I came to this realization last night. I got into an argument with my mother. She said that maybe I should be looking at myself as the cause of hubby not becoming an MS. She said that I was not letting my husband make the decisions and not letting my husband be the head of the household. She said that maybe I should wait for him to make decisions instead of making them on my own.
I told her that the scriptures show love, compassion and mercy - qualities that Jesus had, qualities she lacks because she cares more about how things look. Even if it's to the detriment of her own children. I said that she doesn't think on her own and because of that her children suffered. I said that is not something I'm willing to do and I don't care who says what.

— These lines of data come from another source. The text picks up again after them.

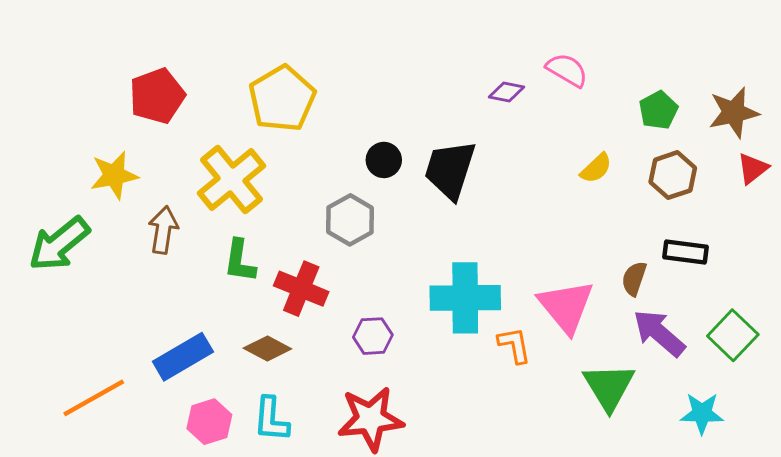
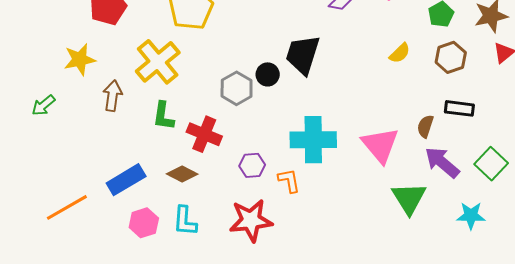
black circle: (384, 160) -> (268, 74), moved
green arrow: (59, 244) -> (43, 105), size x0.6
orange L-shape: (514, 345) -> (289, 181), moved

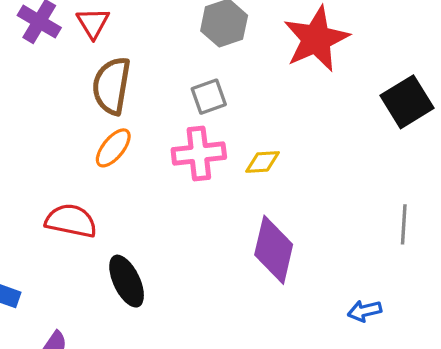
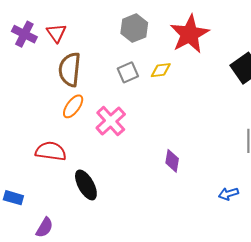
pink cross: (199, 154) -> (111, 121), moved, turned -32
yellow diamond: (263, 162) -> (161, 70), moved
purple diamond: (274, 250) -> (172, 161), size x0.6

I in no way glossed over words and pretty much said what I felt. I was angry. When I found out I was pregnant I wanted more then anything for my family to have a close relationship with my child. I wiped the slate clean and involved her in my life much more so that my child can have a relationship with her. With the words that came out of her mouth I realized that this cannot be. So I was angry. Not for me so much, but because my child is has to lose out on a normal, loving relationship with her.
I should have known better. But, I ignored my gut because I wanted this for my child so much. Now, it's time for me to let her go for my own childs sake if nothing else. She is just to abusive. It's sad that things have to be like this. I will let her and other JW family into my childs life but I will have to be extremely careful about how I do that.